(Provided records Opens)

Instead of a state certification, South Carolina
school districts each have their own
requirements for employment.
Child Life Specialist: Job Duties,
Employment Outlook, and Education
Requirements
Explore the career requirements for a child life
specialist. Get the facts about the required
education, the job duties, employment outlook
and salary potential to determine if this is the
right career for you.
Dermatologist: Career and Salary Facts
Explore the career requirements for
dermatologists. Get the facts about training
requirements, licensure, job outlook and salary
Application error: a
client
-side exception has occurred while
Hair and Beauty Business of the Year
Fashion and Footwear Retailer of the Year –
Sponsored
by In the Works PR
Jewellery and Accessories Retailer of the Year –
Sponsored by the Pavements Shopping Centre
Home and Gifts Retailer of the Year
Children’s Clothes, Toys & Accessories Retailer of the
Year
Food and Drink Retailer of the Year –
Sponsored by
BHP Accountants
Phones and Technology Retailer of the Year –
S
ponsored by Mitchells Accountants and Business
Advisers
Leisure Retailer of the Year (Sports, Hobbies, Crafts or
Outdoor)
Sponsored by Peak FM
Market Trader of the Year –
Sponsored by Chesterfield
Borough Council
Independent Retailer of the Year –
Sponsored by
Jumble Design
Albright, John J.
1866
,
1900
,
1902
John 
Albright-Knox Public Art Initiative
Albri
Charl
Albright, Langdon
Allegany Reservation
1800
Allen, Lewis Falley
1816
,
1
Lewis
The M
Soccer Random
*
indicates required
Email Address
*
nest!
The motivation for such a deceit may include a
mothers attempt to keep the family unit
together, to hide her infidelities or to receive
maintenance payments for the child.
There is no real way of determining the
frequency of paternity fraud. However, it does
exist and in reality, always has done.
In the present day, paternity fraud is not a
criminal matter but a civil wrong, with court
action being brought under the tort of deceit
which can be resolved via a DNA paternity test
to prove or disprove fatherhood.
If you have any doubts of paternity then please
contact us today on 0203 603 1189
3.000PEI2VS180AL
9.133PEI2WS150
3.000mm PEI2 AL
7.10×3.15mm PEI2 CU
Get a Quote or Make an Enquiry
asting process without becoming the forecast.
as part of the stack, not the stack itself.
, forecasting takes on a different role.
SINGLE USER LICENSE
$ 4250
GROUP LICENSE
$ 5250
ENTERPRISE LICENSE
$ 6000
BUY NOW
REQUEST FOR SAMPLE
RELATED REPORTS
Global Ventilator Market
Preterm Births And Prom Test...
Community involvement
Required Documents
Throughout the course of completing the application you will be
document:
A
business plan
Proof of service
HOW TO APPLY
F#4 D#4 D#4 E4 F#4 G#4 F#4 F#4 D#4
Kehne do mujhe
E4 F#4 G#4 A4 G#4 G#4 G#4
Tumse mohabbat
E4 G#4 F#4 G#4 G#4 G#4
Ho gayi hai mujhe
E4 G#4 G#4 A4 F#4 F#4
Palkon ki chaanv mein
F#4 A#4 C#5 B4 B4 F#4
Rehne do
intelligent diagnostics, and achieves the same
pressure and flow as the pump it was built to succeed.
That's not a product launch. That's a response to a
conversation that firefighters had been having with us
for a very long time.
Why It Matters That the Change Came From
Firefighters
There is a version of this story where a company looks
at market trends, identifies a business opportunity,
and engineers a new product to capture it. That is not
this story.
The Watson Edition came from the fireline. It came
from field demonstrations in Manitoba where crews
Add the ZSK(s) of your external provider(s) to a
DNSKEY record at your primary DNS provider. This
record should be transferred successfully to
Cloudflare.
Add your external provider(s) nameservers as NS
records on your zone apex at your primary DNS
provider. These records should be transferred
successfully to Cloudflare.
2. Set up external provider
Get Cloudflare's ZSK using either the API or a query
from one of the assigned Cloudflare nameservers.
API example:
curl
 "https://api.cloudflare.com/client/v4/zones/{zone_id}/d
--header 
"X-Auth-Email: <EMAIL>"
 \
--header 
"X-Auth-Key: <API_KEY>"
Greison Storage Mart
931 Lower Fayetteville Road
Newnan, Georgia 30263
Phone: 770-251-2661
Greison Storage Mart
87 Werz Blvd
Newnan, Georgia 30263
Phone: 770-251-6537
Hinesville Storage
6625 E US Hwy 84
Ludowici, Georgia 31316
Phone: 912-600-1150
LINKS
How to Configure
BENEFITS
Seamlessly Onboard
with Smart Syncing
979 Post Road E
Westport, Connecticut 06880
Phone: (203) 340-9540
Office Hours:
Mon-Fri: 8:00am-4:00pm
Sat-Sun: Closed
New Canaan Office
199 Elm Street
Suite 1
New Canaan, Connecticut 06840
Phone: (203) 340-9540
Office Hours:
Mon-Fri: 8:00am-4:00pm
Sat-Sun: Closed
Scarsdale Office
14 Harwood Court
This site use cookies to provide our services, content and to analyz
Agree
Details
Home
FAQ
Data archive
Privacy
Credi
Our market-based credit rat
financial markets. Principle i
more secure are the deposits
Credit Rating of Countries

(Provided records Closes)

→ Problem requirements: Give back the entries exactly. Omit none of them.

→ Response to the task:
Instead of a state certification, South Carolina
school districts each have their own
requirements for employment.
Child Life Specialist: Job Duties,
Employment Outlook, and Education
Requirements
Explore the career requirements for a child life
specialist. Get the facts about the required
education, the job duties, employment outlook
and salary potential to determine if this is the
right career for you.
Dermatologist: Career and Salary Facts
Explore the career requirements for
dermatologists. Get the facts about training
requirements, licensure, job outlook and salary
Application error: a
client
-side exception has occurred while
Hair and Beauty Business of the Year
Fashion and Footwear Retailer of the Year –
Sponsored
by In the Works PR
Jewellery and Accessories Retailer of the Year –
Sponsored by the Pavements Shopping Centre
Home and Gifts Retailer of the Year
Children’s Clothes, Toys & Accessories Retailer of the
Year
Food and Drink Retailer of the Year –
Sponsored by
BHP Accountants
Phones and Technology Retailer of the Year –
S
ponsored by Mitchells Accountants and Business
Advisers
Leisure Retailer of the Year (Sports, Hobbies, Crafts or
Outdoor)
Sponsored by Peak FM
Market Trader of the Year –
Sponsored by Chesterfield
Borough Council
Independent Retailer of the Year –
Sponsored by
Jumble Design
Albright, John J.
1866
,
1900
,
1902
John 
Albright-Knox Public Art Initiative
Albri
Charl
Albright, Langdon
Allegany Reservation
1800
Allen, Lewis Falley
1816
,
1
Lewis
The M
Soccer Random
*
indicates required
Email Address
*
nest!
The motivation for such a deceit may include a
mothers attempt to keep the family unit
together, to hide her infidelities or to receive
maintenance payments for the child.
There is no real way of determining the
frequency of paternity fraud. However, it does
exist and in reality, always has done.
In the present day, paternity fraud is not a
criminal matter but a civil wrong, with court
action being brought under the tort of deceit
which can be resolved via a DNA paternity test
to prove or disprove fatherhood.
If you have any doubts of paternity then please
contact us today on 0203 603 1189
3.000PEI2VS180AL
9.133PEI2WS150
3.000mm PEI2 AL
7.10×3.15mm PEI2 CU
Get a Quote or Make an Enquiry
asting process without becoming the forecast.
as part of the stack, not the stack itself.
, forecasting takes on a different role.
SINGLE USER LICENSE
$ 4250
GROUP LICENSE
$ 5250
ENTERPRISE LICENSE
$ 6000
BUY NOW
REQUEST FOR SAMPLE
RELATED REPORTS
Global Ventilator Market
Preterm Births And Prom Test...
Community involvement
Required Documents
Throughout the course of completing the application you will be
document:
A
business plan
Proof of service
HOW TO APPLY
F#4 D#4 D#4 E4 F#4 G#4 F#4 F#4 D#4
Kehne do mujhe
E4 F#4 G#4 A4 G#4 G#4 G#4
Tumse mohabbat
E4 G#4 F#4 G#4 G#4 G#4
Ho gayi hai mujhe
E4 G#4 G#4 A4 F#4 F#4
Palkon ki chaanv mein
F#4 A#4 C#5 B4 B4 F#4
Rehne do
intelligent diagnostics, and achieves the same
pressure and flow as the pump it was built to succeed.
That's not a product launch. That's a response to a
conversation that firefighters had been having with us
for a very long time.
Why It Matters That the Change Came From
Firefighters
There is a version of this story where a company looks
at market trends, identifies a business opportunity,
and engineers a new product to capture it. That is not
this story.
The Watson Edition came from the fireline. It came
from field demonstrations in Manitoba where crews
Add the ZSK(s) of your external provider(s) to a
DNSKEY record at your primary DNS provider. This
record should be transferred successfully to
Cloudflare.
Add your external provider(s) nameservers as NS
records on your zone apex at your primary DNS
provider. These records should be transferred
successfully to Cloudflare.
2. Set up external provider
Get Cloudflare's ZSK using either the API or a query
from one of the assigned Cloudflare nameservers.
API example:
curl
 "https://api.cloudflare.com/client/v4/zones/{zone_id}/d
--header 
"X-Auth-Email: <EMAIL>"
 \
--header 
"X-Auth-Key: <API_KEY>"
Greison Storage Mart
931 Lower Fayetteville Road
Newnan, Georgia 30263
Phone: 770-251-2661
Greison Storage Mart
87 Werz Blvd
Newnan, Georgia 30263
Phone: 770-251-6537
Hinesville Storage
6625 E US Hwy 84
Ludowici, Georgia 31316
Phone: 912-600-1150
LINKS
How to Configure
BENEFITS
Seamlessly Onboard
with Smart Syncing
979 Post Road E
Westport, Connecticut 06880
Phone: (203) 340-9540
Office Hours:
Mon-Fri: 8:00am-4:00pm
Sat-Sun: Closed
New Canaan Office
199 Elm Street
Suite 1
New Canaan, Connecticut 06840
Phone: (203) 340-9540
Office Hours:
Mon-Fri: 8:00am-4:00pm
Sat-Sun: Closed
Scarsdale Office
14 Harwood Court
This site use cookies to provide our services, content and to analyz
Agree
Details
Home
FAQ
Data archive
Privacy
Credi
Our market-based credit rat
financial markets. Principle i
more secure are the deposits
Credit Rating of Countries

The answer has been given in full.